Para começar, temos o título “Bases do autoritarismo brasileiro”, publicado pela Editora Unicamp. O livro foi um divisor de águas na compreensão histórico-política do Brasil. Nos anos 1970, quando surgiu, o livro se fez portador de uma salutar advertência: a de que a redemocratização institucional seria apenas o imprescindível primeiro passo na construção da democracia brasileira. Por esse caminho, Simon Schwartzman contrapôs-se às duas principais tendências interpretativas da época: à historiografia marxista, para a qual tudo se resumia na falta de amadurecimento das classes sociais, e à tese de um Estado todo-poderoso, sobranceiro à sociedade. Distinguindo-se dessas duas tendências, o presente livro, em boa hora reeditado, surgiu como uma inovadora e abrangente reorganização das abordagens teóricas então disponíveis.

“Comunicação e autoritarismo no Brasil: a política de comunicação do regime militar”, da Editora UFRB, apresenta o regime militar representa como um dos períodos mais sombrios da história política brasileira. Em duas décadas de controle armado do Estado, os militares implantaram uma forma de governo burocrática e autoritária, que, além de restringir a participação social, centralizava as decisões no âmbito do executivo, relegando a condições submissas os demais poderes. Um dos setores estratégicos à tentativa de legitimação da doutrina autoritária foi o sistema de comunicação. O governo investiu pesado em seu desenvolvimento técnico e estrutural, ao passo que criou regras rígidas de censura e controle. Inspirado em tese uma defendida pelo autor, Maurício F. Silva, o livro procura resgatar a política de comunicação adotada durante a ditadura militar. Para tanto, além do desenvolvimento dos meios de comunicação no país, analisa as circunstâncias políticas que culminaram no golpe.

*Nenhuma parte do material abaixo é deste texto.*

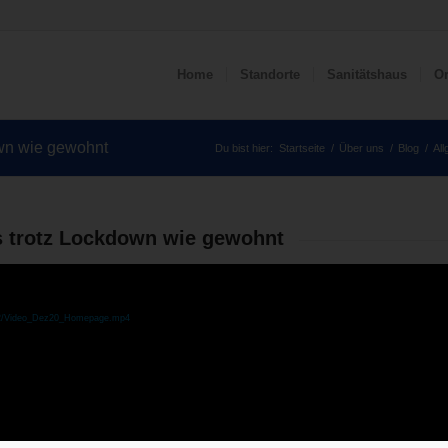
Home
Standorte
Sanitätshaus
Or
own wie gewohnt
Du bist hier:
Startseite
/
Über uns
/
Blog
/
Al
ns trotz Lockdown wie gewohnt
0/12/Video_Dez20_Homepage.mp4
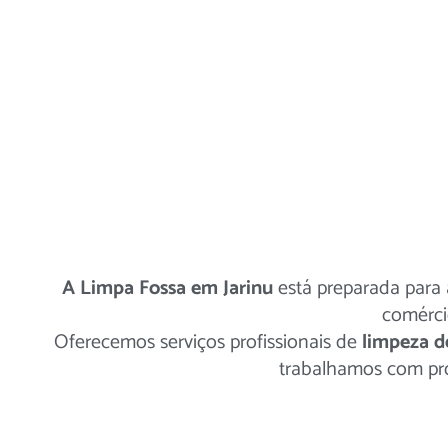
A Limpa Fossa em Jarinu
está preparada para 
comércio
Oferecemos serviços profissionais de
limpeza d
trabalhamos com pro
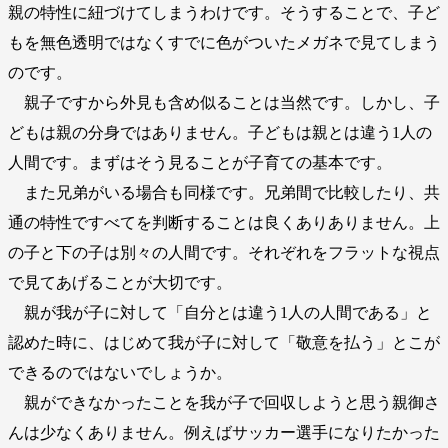
親の特性に紐づけてしまうわけです。そうすることで、子ど
もを無色透明ではなくすでに色がついたメガネで見てしまう
のです。
親子ですから外見も含め似ることは当然です。しかし、子
どもは親の分身ではありません。子どもは親とは違う1人の
人間です。まずはそう見ることが子育ての基本です。
また兄弟がいる場合も同様です。兄弟間で比較したり、共
通の特性ですべてを判断することは良くありありません。上
の子と下の子は別々の人間です。それぞれをフラットな視点
で見てあげることが大切です。
親が我が子に対して「自分とは違う1人の人間である」と
認めた時に、はじめて我が子に対して「敬意を払う」とこが
できるのではないでしょうか。
親ができなかったことを我が子で回収しようと思う親御さ
んは少なくありません。例えばサッカー選手になりたかった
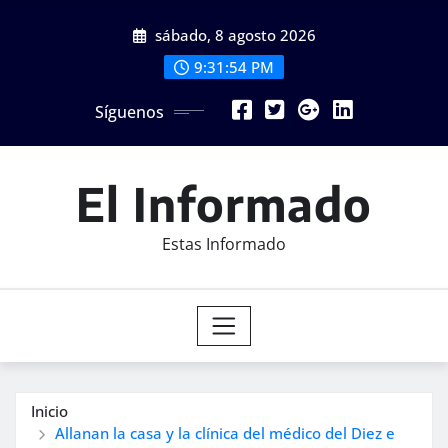
Saltar
sábado, 8 agosto 2026
al
contenido
9:31:56 PM
Síguenos
El Informado
Estas Informado
Inicio
Allanan la casa y la clínica del médico del Diez e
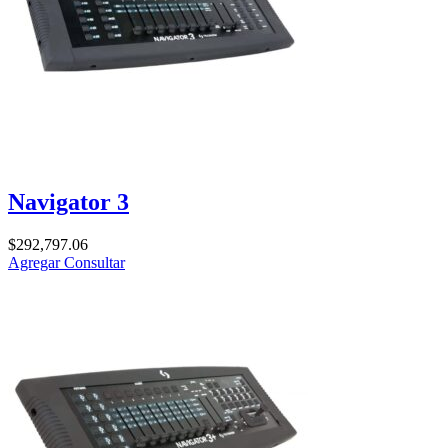
Navigator 3
$
292,797.06
Agregar
Consultar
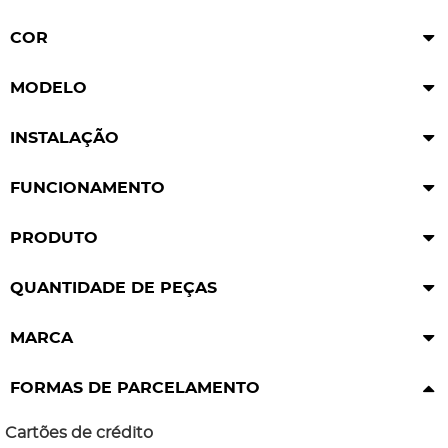
COR
MODELO
INSTALAÇÃO
FUNCIONAMENTO
PRODUTO
QUANTIDADE DE PEÇAS
MARCA
FORMAS DE PARCELAMENTO
Cartões de crédito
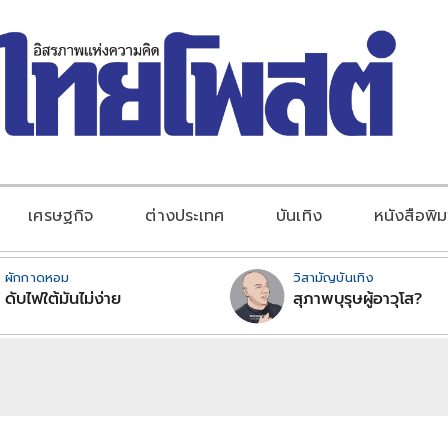
เศรษฐกิจ
ต่างประเทศ
บันเทิง
หนังสือพิม
ผักกาดหอม
วิสามัญบันเทิง
ดับไฟใต้มันไม่ง่าย
สุภาพบุรุษผู้อาวุโส?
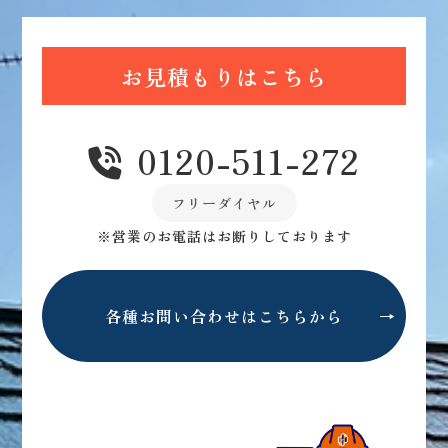
お見積もりはこちら
0120-511-272
フリーダイヤル
※営業のお電話はお断りしております
各種お問い合わせはこちらから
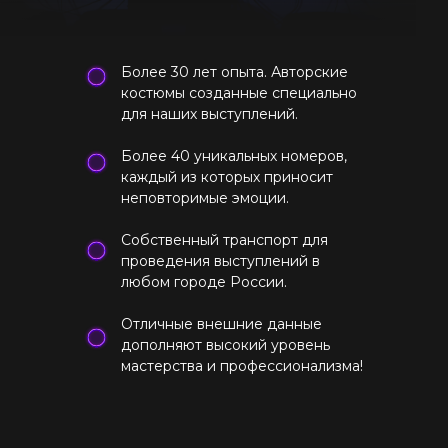
Более 30 лет опыта. Авторские
костюмы созданные специально
для наших выступлений.
Более 40 уникальных номеров,
каждый из которых приносит
неповторимые эмоции.
Собственный транспорт для
проведения выступлений в
любом городе России.
Отличные внешние данные
дополняют высокий уровень
мастерства и профессионализма!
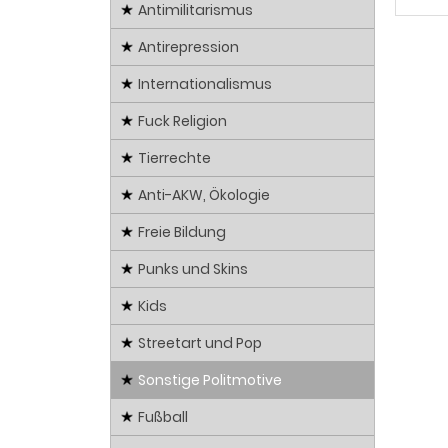
Antimilitarismus
Antirepression
Internationalismus
Fuck Religion
Tierrechte
Anti-AKW, Ökologie
Freie Bildung
Punks und Skins
Kids
Streetart und Pop
Sonstige Politmotive
Fußball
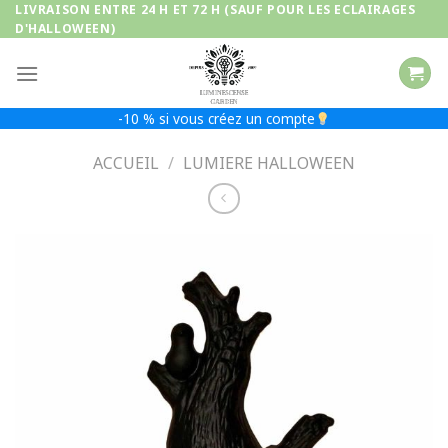
Passer
LIVRAISON ENTRE 24 H ET 72 H (SAUF POUR LES ECLAIRAGES
D'HALLOWEEN)
au
contenu
-10 % si vous créez un compte
ACCUEIL
/
LUMIERE HALLOWEEN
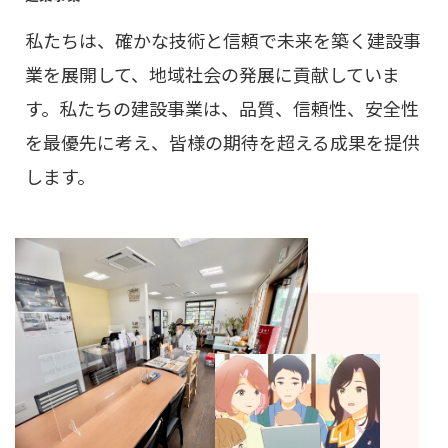
私たちは、確かな技術と信頼で未来を築く建設事
業を展開して、地域社会の発展に貢献していま
す。私たちの建設事業は、品質、信頼性、安全性
を最優先に考え、皆様の期待を超える成果を提供
します。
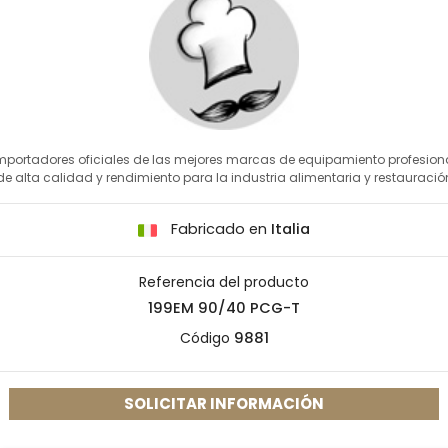
mportadores oficiales de las mejores marcas de equipamiento profesion
de alta calidad y rendimiento para la industria alimentaria y restauració
Fabricado en
Italia
Referencia del producto
199EM 90/40 PCG-T
Código
9881
SOLICITAR INFORMACIÓN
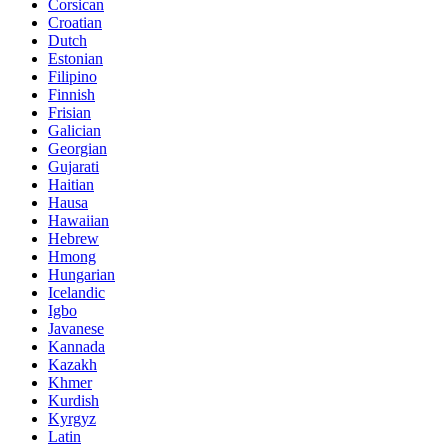
Corsican
Croatian
Dutch
Estonian
Filipino
Finnish
Frisian
Galician
Georgian
Gujarati
Haitian
Hausa
Hawaiian
Hebrew
Hmong
Hungarian
Icelandic
Igbo
Javanese
Kannada
Kazakh
Khmer
Kurdish
Kyrgyz
Latin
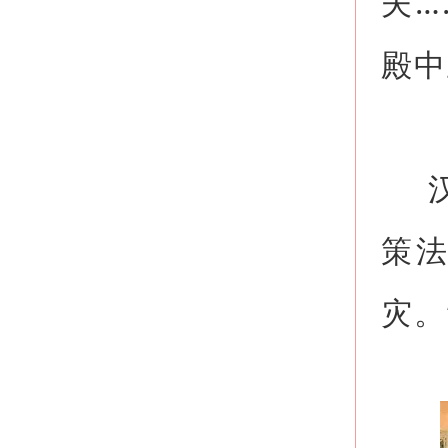
夫…
殿中
汉
策
灾。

Em “Autoritarismo e corporativismo no Brasil”, da Editora Unesp, para oferecer uma perspectiva crítica em que se pensa o mundo contemporâneo de forma lúcida e clara, Evaldo Vieira retorna aos escritos de Francisco José de Oliveira Vianna para desnudar o pensamento autoritário brasileiro. Ao se debruçar sobre a concepção de Estado Corporativo de Oliveira Vianna, o autor escreve um importante capítulo da história das ideologias políticas no Brasil, analisando as intenções e o alcance de um discurso de civismo pedagogo e edificador da nação.

Ao fim, nossa expectativa é que, através do acesso ao livro, possamos fazer escolhas mais lúcidas em nossos processos políticos.